Uno de mis pasatiempos preferidos es ése: sembrar semillas de árboles o conseguirlos muy pequeños, cultivarlos y luego obsequiarlos a quien sé que lo va a valorar y cuidar. Alguno recaló en la vereda de casa: un ejemplar de timbó cuyas semillas traje desde la colonia 3 de Abril (Bella Vista, Corrientes) en 2012.

En el caso del ombú, en 2015 había comprado diez semillas de phytolacca dioica (ombú) y las sembré en almácigo el 14 de marzo de ese año. Ayer se cumplieron veintisésis meses de ese día. Sólamente germinaron tres, una de las cuales ya hunde sus raíces en Santa Clara del Mar, en la casa de mi amiga Beti. Otro ejemplar está en casa a la espera de ser protagonista de un proyecto que aguarda pacientemente ser aprobado por las autoridades de una escuela local. Y la tercera planta es la que ayer se plantó en presencia el Intendente municipal y otras autoridades y vecinos en el paseo citybellino. La foto muestra que mi esposa María Laura hundió sus manos en la tierra para acompañar a las raíces del pequeño arbusto a encontrar su destino.
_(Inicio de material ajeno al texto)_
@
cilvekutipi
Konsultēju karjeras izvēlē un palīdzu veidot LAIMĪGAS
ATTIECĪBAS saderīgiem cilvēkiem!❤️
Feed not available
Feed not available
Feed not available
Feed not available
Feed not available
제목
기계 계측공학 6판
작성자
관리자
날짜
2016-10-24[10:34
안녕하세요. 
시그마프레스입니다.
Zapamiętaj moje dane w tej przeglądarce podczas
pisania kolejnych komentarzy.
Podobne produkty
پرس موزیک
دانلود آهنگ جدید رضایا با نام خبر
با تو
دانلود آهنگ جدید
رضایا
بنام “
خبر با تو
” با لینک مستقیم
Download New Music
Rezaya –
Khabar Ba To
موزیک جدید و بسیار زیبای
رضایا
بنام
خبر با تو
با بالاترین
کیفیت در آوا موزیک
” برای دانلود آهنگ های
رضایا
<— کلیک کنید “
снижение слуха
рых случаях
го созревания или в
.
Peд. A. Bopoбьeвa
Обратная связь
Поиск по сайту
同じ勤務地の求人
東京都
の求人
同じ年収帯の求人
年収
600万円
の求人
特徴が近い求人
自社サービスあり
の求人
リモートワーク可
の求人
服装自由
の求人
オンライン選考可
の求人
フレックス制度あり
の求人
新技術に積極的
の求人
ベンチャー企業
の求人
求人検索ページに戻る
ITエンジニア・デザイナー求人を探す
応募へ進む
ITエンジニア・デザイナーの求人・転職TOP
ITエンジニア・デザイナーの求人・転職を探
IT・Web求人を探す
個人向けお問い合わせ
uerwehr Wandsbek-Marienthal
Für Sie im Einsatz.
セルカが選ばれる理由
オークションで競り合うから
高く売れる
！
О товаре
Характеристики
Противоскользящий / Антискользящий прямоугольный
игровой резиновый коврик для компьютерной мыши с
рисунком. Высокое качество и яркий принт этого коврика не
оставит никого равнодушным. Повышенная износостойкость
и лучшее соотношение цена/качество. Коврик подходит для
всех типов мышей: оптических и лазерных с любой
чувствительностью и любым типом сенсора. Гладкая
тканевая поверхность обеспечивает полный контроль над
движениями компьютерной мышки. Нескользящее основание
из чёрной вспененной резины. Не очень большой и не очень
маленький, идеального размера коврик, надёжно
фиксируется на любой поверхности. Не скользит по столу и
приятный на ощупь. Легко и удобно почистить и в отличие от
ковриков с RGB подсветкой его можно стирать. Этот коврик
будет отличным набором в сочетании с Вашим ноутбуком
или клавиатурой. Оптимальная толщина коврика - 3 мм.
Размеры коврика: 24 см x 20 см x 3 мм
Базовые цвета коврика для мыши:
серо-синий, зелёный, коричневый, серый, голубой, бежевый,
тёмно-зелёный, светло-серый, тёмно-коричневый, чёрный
Es sabido que el ombú es representativo de nuestra pampa. Pero para City Bell tiene un especial significado, dado que una de sus cuadras más bellas tiene ejemplares de phytolacca en abundancia: enmarcan lo que fuera la antigua entrada a la Estancia Grande a través de lo que hoy es la diagonal Jorge Bell. Contaba Lorna Bell, nieta del estanciero, que poner esos árboles había sido una de las peores ideas de su abuelo, ya que por su abundante sombra el barro era casi permanente. Luego se hizo la entrada por el camino Centenario, frente a las vías del ferrocarril, esta vez enmarcada por casuarinas.
Sus primeras hojas
El Intendente municipal, el Delegado , el Jefe de la Agrupación de
Comunicaciones 601, María Laura (de boina y campera marrón)
y vecinos en el momento de plantar el ombú (Ignoro el autor de la foto).


En la plaza San Martín subsisten ejemplares de ombúes casi con seguridad plantados por Bell antes de la fundación del pueblo. Son parte de nuestra idiosincrasia junto con algunos otros ejemplares que no es raro encontrar en la comarca. Por esas dos razones (la representativa de la pampa y la relacionada con City Bell) quise cultivar sus semillas.

Ya crecidos los ejemplares, pensé que bien merecía uno de ellos pasar a integrar la foresta local, echar raíces en un espacio público para que futuras generaciones disfruten de su sombra. Porque ese es el secreto: saber que uno está haciendo algo cuyos beneficios no va a disfrutar; sus raíces prominentes y aéreas, su sombra, su depuración del aire a través de las hojas, beneficiará a los que vengan. Nuestros nietos, por ejemplo. Que me nombraran por los micrófonos como donante no era lo pactado, pero en definitiva es un detalle menor.

Como yo, ese ombú es un "nacido y criado" en City Bell, un "nyc". Está en el sector de la plaza ubicado entre la calle 11 y el predio de la feria. Por mi convalescencia no pude ir y deberé esperar algunas semanas hasta que pueda acercarme. Vayan de mi parte, tómense una foto ahora y recuerden volver a hacer lo mismo en cinco o diez años. Va a ser fantástico comparar ambas imágenes. Y sean parte de este momento histórico.